Had the residents of Cadaqués looked closely at the man in the photograph, they would have seen very little resemblance to “Robin”.

“Robin’s” generosity was becoming legendary, and his saying -“Leave a little kindness wherever you go!” was being considered as the new City Slogan. He often bought the local children ice creams from Mr. Helado, the local ice cream man.

Now new SHACKS were totally forbidden on the beachfront. It was a Municipal Decree!

“Robin” however had a brand new shack.

With electricity as well — to power the fridges that kept the bottled water and Cola’s he sold to his customers cold.

Mrs Vanquish Watts, the local hairdresser, could not fathom why her electricity account had suddenly gone up. It was a mystery.

He had recently built the shack … bit-by-bit, starting on a quiet off-season long weekend … Everybody was none the wiser … and a few weeks later, like a freckle on a nose, kissed by the sun, one minute it wasn’t there, and the next … it was.

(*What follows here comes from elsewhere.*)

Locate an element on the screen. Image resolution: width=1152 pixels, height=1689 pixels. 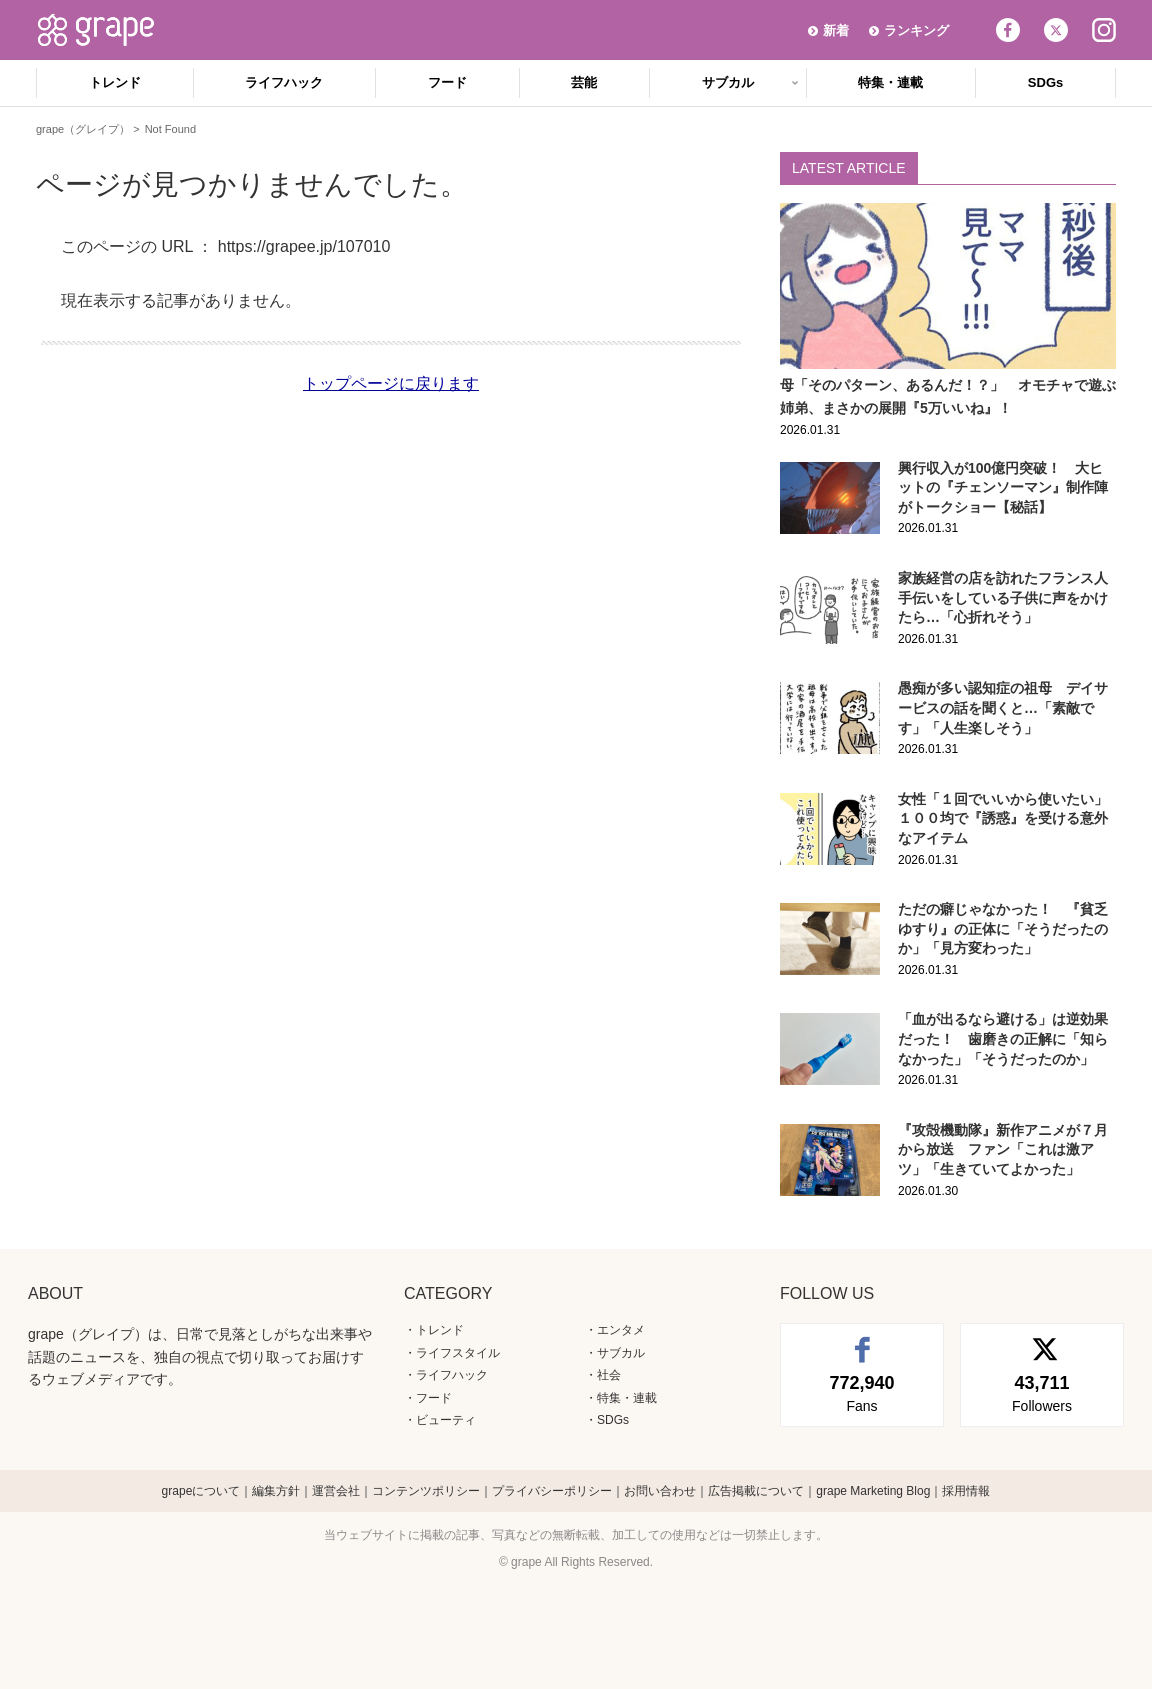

“You’ve got to protect the shack from the harsh Spanish sun”, Robin” stated to anybody who cared to listen, while he diligently painted it.

Some of the older locals with little to do, came out to socialize, and to help paint and drink a bit of vino supplied by a grateful “Robin” of course.

They were soon drunkenly reminiscing about the day, as boys, they remembered this old wooden shack being built. “It seemed like yesterday”, they all agreed.

In truth, it literally was.

Meanwhile in Bristol, another anonymous cheque had arrived. Marion, originally from Nottingham, had just clocked-in and was making herself a steaming mug of builders BREW, which she took to her desk and began opening the mail.

“No WAY!” Marion yelled. “He has only gone and sent us another one …!”

Marion held up another deck chair card and a cashiers cheque for a staggering £100 000 K. She immediately stood up as fast as she could —and went to “erupt” the confidential news to the zoo director,

“OUR SPANISH “ROYAL” DONOR HAS STRUCK AGAIN” …, she bellowed.

The entire zoo heard, even “Molecular”, the mole rat at the far end of the zoo heard, and as you know, they are pretty deaf.

Meanwhile back in sunny Spain, “Mrs Royal”, asked “Robin” — “Why do you persist in sending the zoo those enormous cheques?”.

He looked up from his Empanadas, smiled and quietly said:

Its not from me, its from a Spanish “Royal” … those zoo animals are the reason we are “cashed up” today my love. Always remember, “Leave a little kindness wherever you go!”.

**a monkey is £500 pounds sterling in Cockney.